EXERCISE PROMPT:
Only a number is expected: how many lines in the entries that follow contain the word "pour"?

[Page images and extracted text]
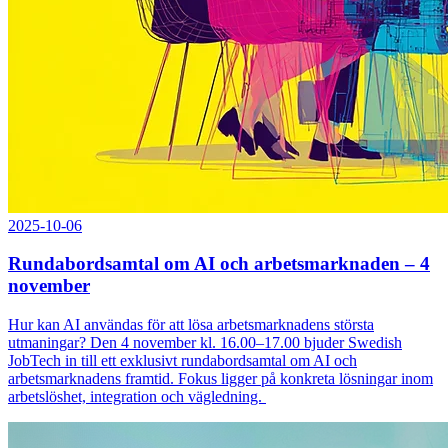
2025-10-06
Rundabordsamtal om AI och arbetsmarknaden – 4
november
Hur kan AI användas för att lösa arbetsmarknadens största
utmaningar? Den 4 november kl. 16.00–17.00 bjuder Swedish
JobTech in till ett exklusivt rundabordsamtal om AI och
arbetsmarknadens framtid. Fokus ligger på konkreta lösningar inom
arbetslöshet, integration och vägledning.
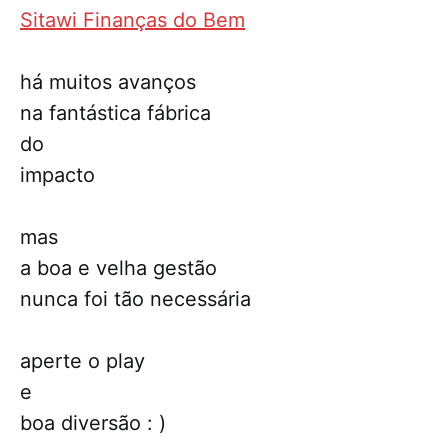
Sitawi Finanças do Bem
há muitos avanços
na fantástica fábrica
do
impacto
mas
a boa e velha gestão
nunca foi tão necessária
aperte o play
e
boa diversão : )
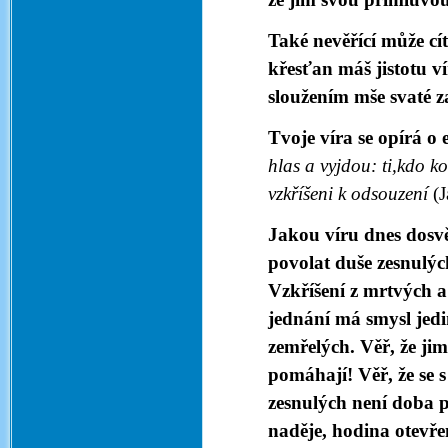
Také nevěřící může cít
křesťan máš jistotu v
sloužením mše svaté za
Tvoje víra se opírá o
hlas a vyjdou: ti,kdo k
vzkříšeni k odsouzení
(
Jakou víru dnes dosvě
povolat duše zesnulý
Vzkříšení z mrtvých 
jednání má smysl jedi
zemřelých. Věř, že ji
pomáhají! Věř, že se 
zesnulých není doba p
naděje, hodina otevř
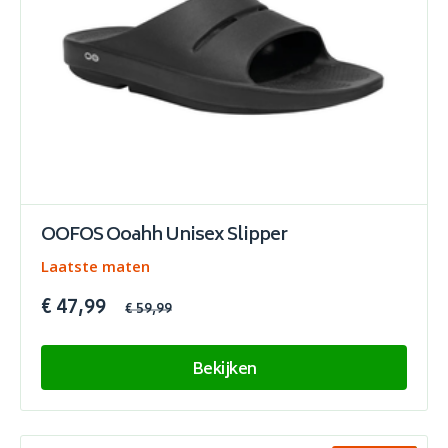
OOFOS Ooahh Unisex Slipper
Laatste maten
€ 47,99
€ 59,99
Bekijken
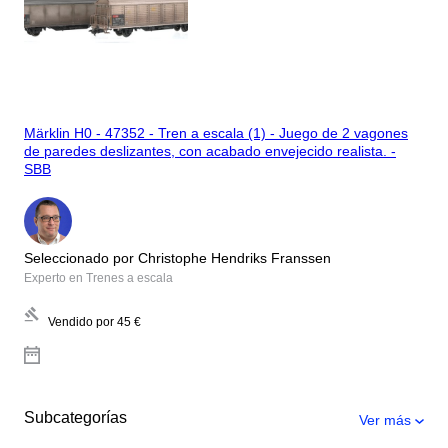
Märklin H0 - 47352 - Tren a escala (1) - Juego de 2 vagones
de paredes deslizantes, con acabado envejecido realista. -
SBB
Seleccionado por Christophe Hendriks Franssen
Experto en Trenes a escala
Vendido por
45 €
Subcategorías
Ver más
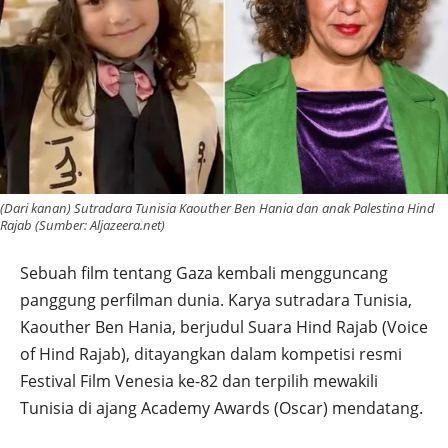
(Dari kanan) Sutradara Tunisia Kaouther Ben Hania dan anak Palestina Hind
Rajab (Sumber: Aljazeera.net)
Sebuah film tentang Gaza kembali mengguncang
panggung perfilman dunia. Karya sutradara Tunisia,
Kaouther Ben Hania, berjudul Suara Hind Rajab (Voice
of Hind Rajab), ditayangkan dalam kompetisi resmi
Festival Film Venesia ke-82 dan terpilih mewakili
Tunisia di ajang Academy Awards (Oscar) mendatang.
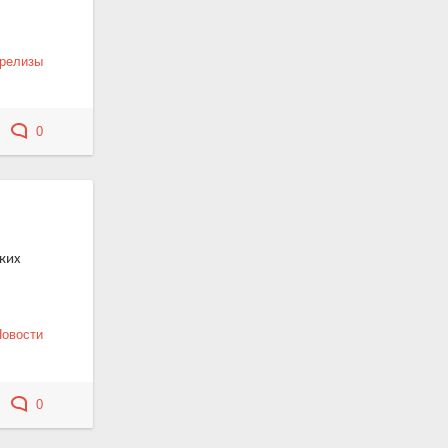
-релизы
0
ких
Новости
0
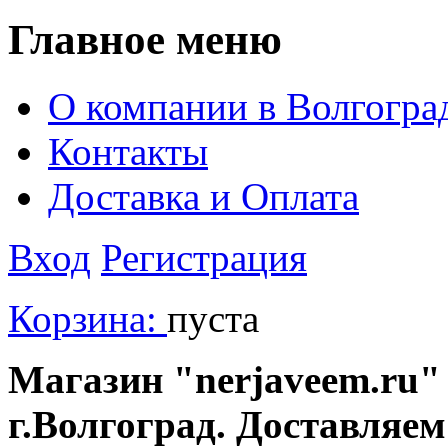
Главное меню
О компании в Волгогра
Контакты
Доставка и Оплата
Вход
Регистрация
Корзина:
пуста
Магазин "nerjaveem.ru" 
г.Волгоград. Доставляем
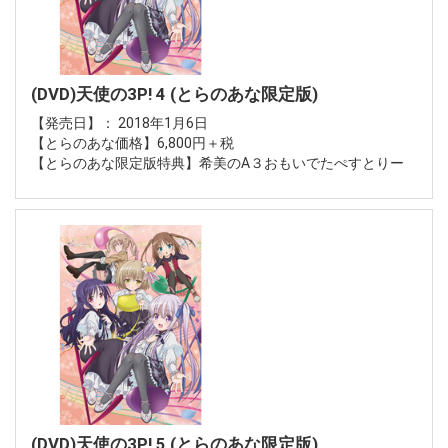
(DVD)天使の3P! 4 (とらのあな限定版)
【発売日】： 2018年1月6日
【とらのあな価格】6,800円＋税
【とらのあな限定版特典】希美のA３おもいでたぺすとりー
(DVD)天使の3P! 5 (とらのあな限定版)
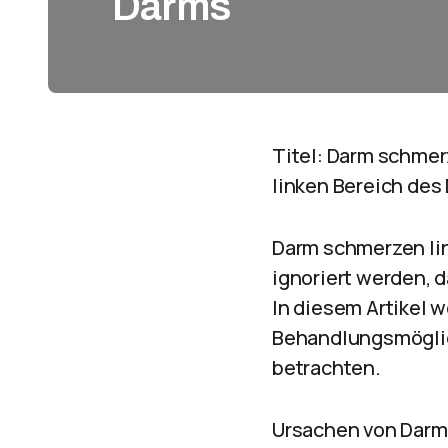
Darms
Titel: Darm schme
linken Bereich des
Darm schmerzen li
ignoriert werden, 
In diesem Artikel 
Behandlungsmöglic
betrachten.
Ursachen von Darm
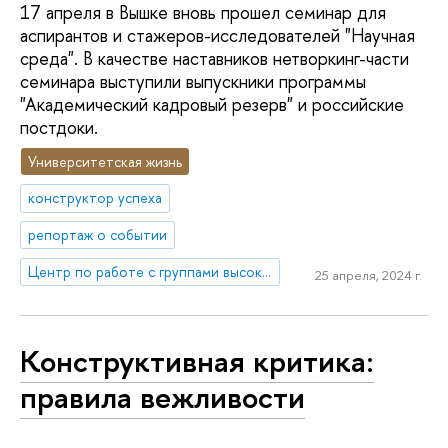
17 апреля в Вышке вновь прошел семинар для
аспирантов и стажеров-исследователей "Научная
среда". В качестве наставников нетворкинг-части
семинара выступили выпускники программы
"Академический кадровый резерв" и российские
постдоки.
Университетская жизнь
конструктор успеха
репортаж о событии
Центр по работе с группами высокого профессионального потенциала
25 апреля, 2024 г.
Конструктивная критика:
правила вежливости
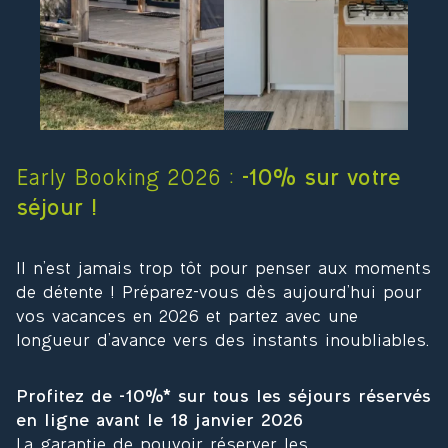
Early Booking 2026 :
-10% sur votre
séjour !
Il n’est jamais trop tôt pour penser aux moments
de détente ! Préparez-vous dès aujourd’hui pour
vos vacances en 2026 et partez avec une
longueur d’avance vers des instants inoubliables.
Profitez de -10%* sur tous les séjours réservés
en ligne avant le 18 janvier 2026
La garantie de pouvoir réserver les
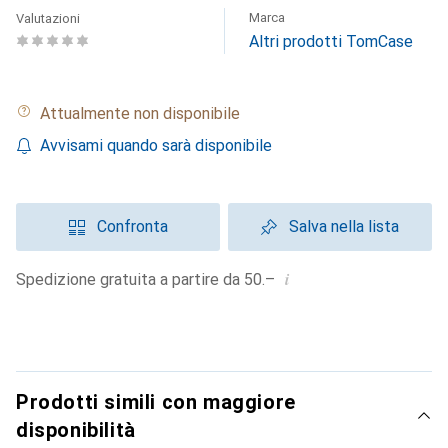
Marca
Valutazioni
Altri prodotti TomCase
Attualmente non disponibile
Avvisami quando sarà disponibile
Confronta
Salva nella lista
i
Spedizione gratuita a partire da 50.–
Prodotti simili con maggiore
disponibilità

EXERCISE SOLUTION:
2